_What is being asked:_
Type out the lines below exactly, pictures excluded.

_Records from a dataset:_
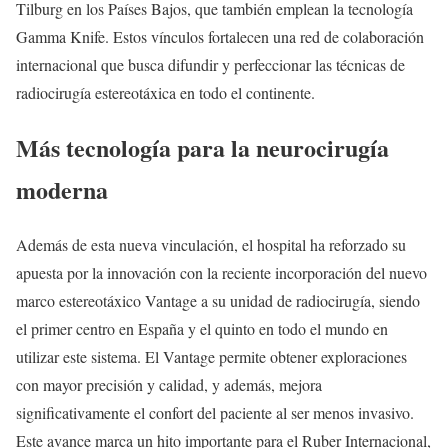
Tilburg en los Países Bajos, que también emplean la tecnología
Gamma Knife. Estos vínculos fortalecen una red de colaboración
internacional que busca difundir y perfeccionar las técnicas de
radiocirugía estereotáxica en todo el continente.
Más tecnología para la neurocirugía
moderna
Además de esta nueva vinculación, el hospital ha reforzado su
apuesta por la innovación con la reciente incorporación del nuevo
marco estereotáxico Vantage a su unidad de radiocirugía, siendo
el primer centro en España y el quinto en todo el mundo en
utilizar este sistema. El Vantage permite obtener exploraciones
con mayor precisión y calidad, y además, mejora
significativamente el confort del paciente al ser menos invasivo.
Este avance marca un hito importante para el Ruber Internacional,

_Exercise result:_
Tilburg en los Países Bajos, que también emplean la tecnología
Gamma Knife. Estos vínculos fortalecen una red de colaboración
internacional que busca difundir y perfeccionar las técnicas de
radiocirugía estereotáxica en todo el continente.
Más tecnología para la neurocirugía
moderna
Además de esta nueva vinculación, el hospital ha reforzado su
apuesta por la innovación con la reciente incorporación del nuevo
marco estereotáxico Vantage a su unidad de radiocirugía, siendo
el primer centro en España y el quinto en todo el mundo en
utilizar este sistema. El Vantage permite obtener exploraciones
con mayor precisión y calidad, y además, mejora
significativamente el confort del paciente al ser menos invasivo.
Este avance marca un hito importante para el Ruber Internacional,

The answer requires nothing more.